The scene just felt like the beginning of Vampire Killer (the original Castlevania, people, but that’s another story). The elements were familiar: arriving to the castle, enemies attacking you that “drop” items that you can use to advance in the game, there’s even a coffin! I made my case to my professor, Manuel Aguirre, who did not know much about videogames. My exact argument was probably delivered though a siesta cloud, whose dreamy mood inhibited my talking clearly. The sleepy rambling would have gone unnoticed, if it weren’t for my professor intently listening to me, encouraging me to keep talking and, worse enough, bringing up Propp’s Morphology of the Folktale. My paper for that class ended up dealing with the relationship between arcade games (or what we call in Spain “arcade games,” which are 2D action games and do not have much to do with actual arcades) and how they replicate (or not) the structure proposed by Propp and Joseph Campbell. (Later we realized it’d be difficult to justify the relevance of the paper to the seminar, but both my professor and I were too enthusiastic about the topic to consider such trifling matters.)

I took this seriously enough that while I was still in Spain I went back to playing videogames, and catch up with what I had missed while studying my undergrad. Games then were a vastly unexplored field, and there was so much to learn. Since in my work then I studied theatre and was part of the drama company in my school, I started musing whether one could make games as part of studying them. When one of my (most mediocre) professors heard I was coming to the US to study, he came up to me and told me that I should forget about videogames, they were a waste of time, and I should stick to Shakespeare. That was another spur to move into games. I still love my Shakespeare, and at times I miss being in a field where there is a tradition and you don’t have to define foundational terms. But I would be very bored without the challenges of studying games.

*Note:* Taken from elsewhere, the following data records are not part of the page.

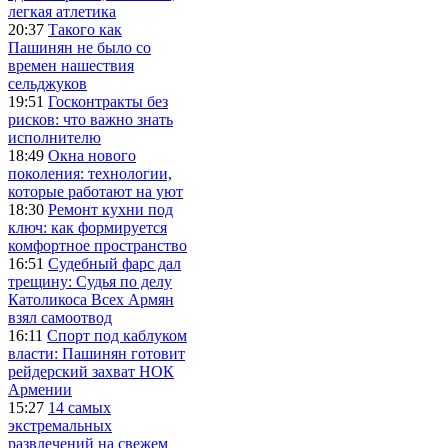
легкая атлетика
20:37
Такого как
Пашинян не было со
времен нашествия
сельджуков
19:51
Госконтракты без
рисков: что важно знать
исполнителю
18:49
Окна нового
поколения: технологии,
которые работают на уют
18:30
Ремонт кухни под
ключ: как формируется
комфортное пространство
16:51
Судебный фарс дал
трещину: Судья по делу
Католикоса Всех Армян
взял самоотвод
16:11
Спорт под каблуком
власти: Пашинян готовит
рейдерский захват НОК
Армении
15:27
14 самых
экстремальных
развлечений на свежем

So that’s where I began. It’s been a long road, and at times I feel like I spent forever in graduate school, but on this journey I’ve also learned a lot about games, players, and the culture surrounding them. Since some of the ludologists not only have admitted that games do indeed relate to narratives and have started applying narratological frameworks to games, now it seems okay to say that one started studying games as narratives. What I started by following Sir Bertrand as a player character was relatively basic; ten years later, the adventure goes on.

So, if you study or work in games, what’s your story?